4. La victime est recevable à demander au juge administratif, dans les deux mois suivant la notification de la décision ayant rejeté sa réclamation, la condamnation de l'administration à l'indemniser de tout dommage ayant résulté de ce fait générateur, y compris en invoquant des chefs de préjudice qui n'étaient pas mentionnés dans sa réclamation. Si, une fois expiré ce délai de deux mois, la victime saisit le juge d'une demande indemnitaire portant sur la réparation de dommages causés par le même fait générateur, cette demande est tardive et, par suite, irrecevable.
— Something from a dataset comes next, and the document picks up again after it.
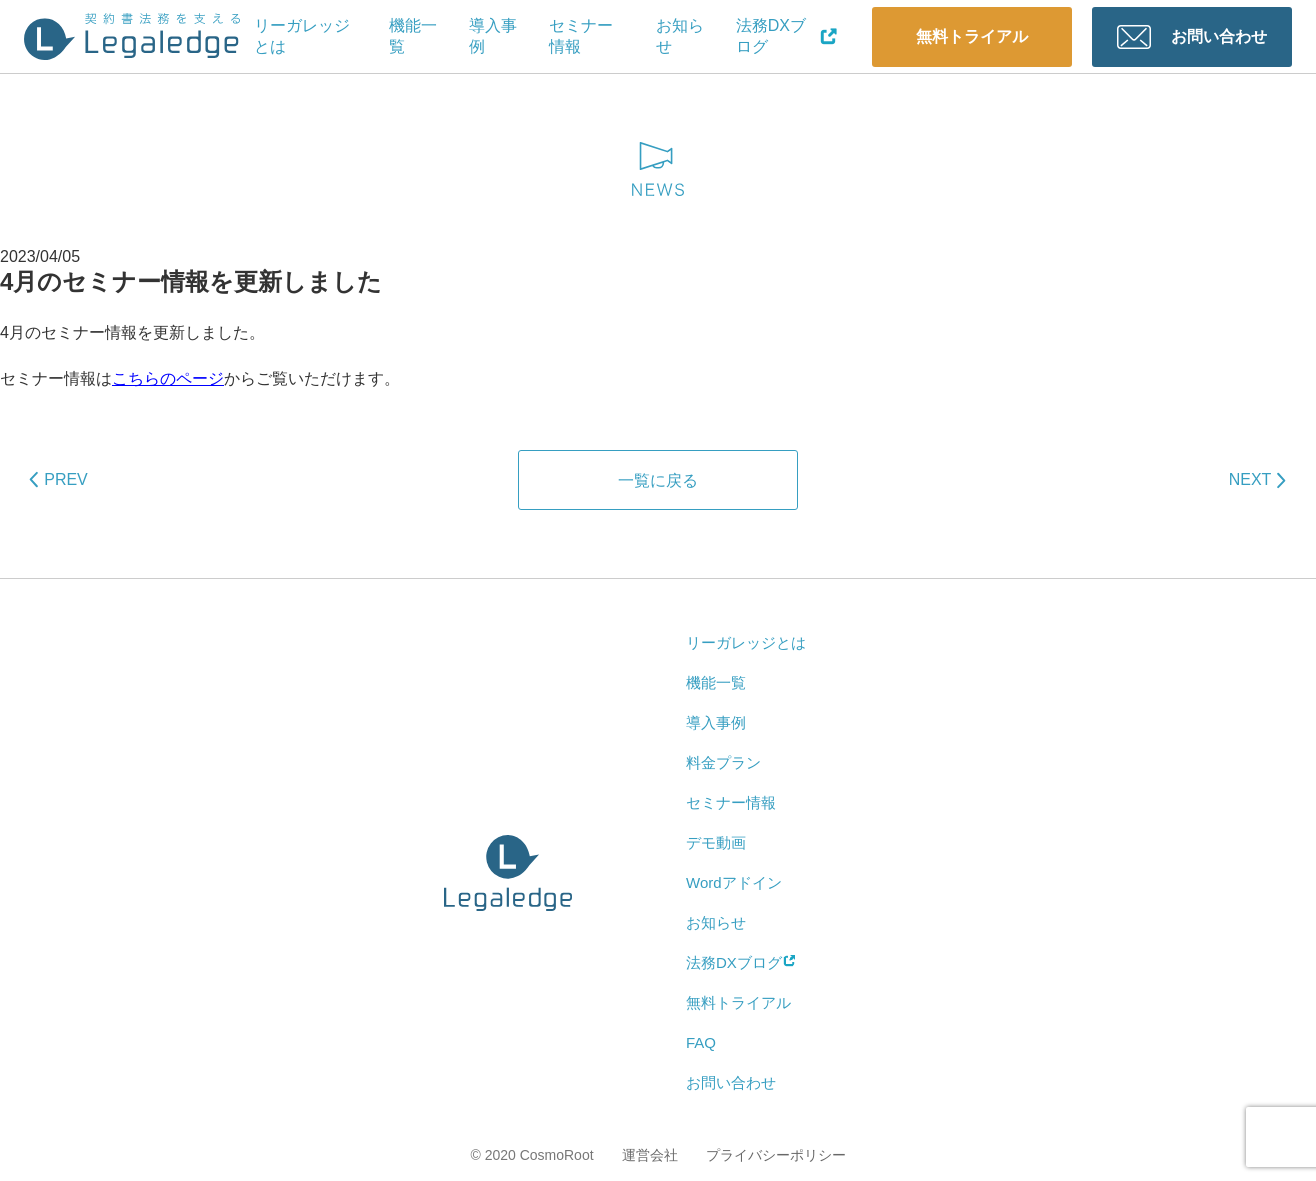  Describe the element at coordinates (734, 882) in the screenshot. I see `Wordアドイン` at that location.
Il en va ainsi alors même que ce recours indemnitaire indiquerait pour la première fois les chefs de préjudice auxquels se rattachent les dommages, ou invoquerait d'autres chefs de préjudice, ou aurait été précédé d'une nouvelle décision administrative de rejet à la suite d'une nouvelle réclamation portant sur les conséquences de ce même fait générateur.
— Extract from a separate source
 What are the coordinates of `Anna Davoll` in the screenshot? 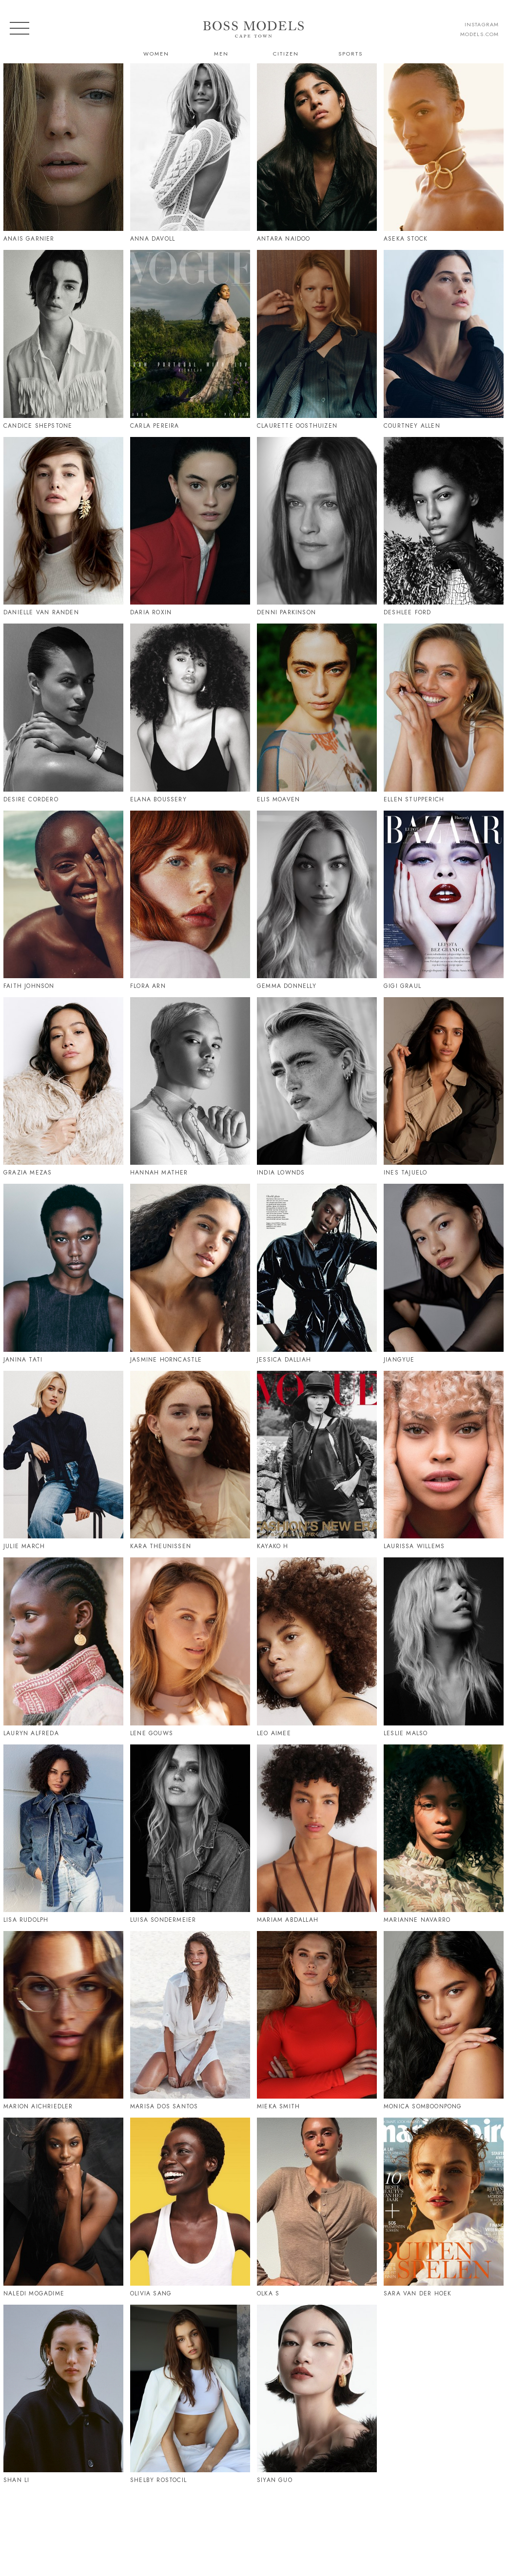 It's located at (152, 238).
5. Il n'est fait exception à ces règles que dans le cas où la victime demande réparation de dommages qui, tout en étant causés par le même fait générateur, sont nés, ou se sont aggravés, ou ont été révélés dans toute leur ampleur postérieurement à la décision administrative ayant rejeté sa réclamation. Dans ce cas, qu'il s'agisse de dommages relevant de chefs de préjudice figurant déjà dans cette réclamation ou de dommages relevant de chefs de préjudice nouveaux, la victime peut saisir l'administration d'une nouvelle réclamation portant sur ces nouveaux éléments et, en cas de refus, introduire un recours indemnitaire dans les deux mois suivant la notification de ce refus. Dans ce même cas, la victime peut également, si le juge administratif est déjà saisi par elle du litige indemnitaire né du refus opposé à sa réclamation, ne pas saisir l'administration d'une nouvelle réclamation et invoquer directement l'existence de ces nouveaux éléments devant le juge administratif saisi du litige en premier ressort afin que, sous réserve le cas échéant des règles qui gouvernent la recevabilité des demandes fondées sur une cause juridique nouvelle,
il y statue par la même décision. La victime peut faire de même devant le juge d'appel, dans la limite toutefois du montant total de l'indemnité chiffrée en première instance, augmentée le cas échéant de l'indemnité demandée au titre des dommages qui sont nés, ou se sont aggravés, ou ont été révélés dans toute leur ampleur postérieurement au jugement de première instance.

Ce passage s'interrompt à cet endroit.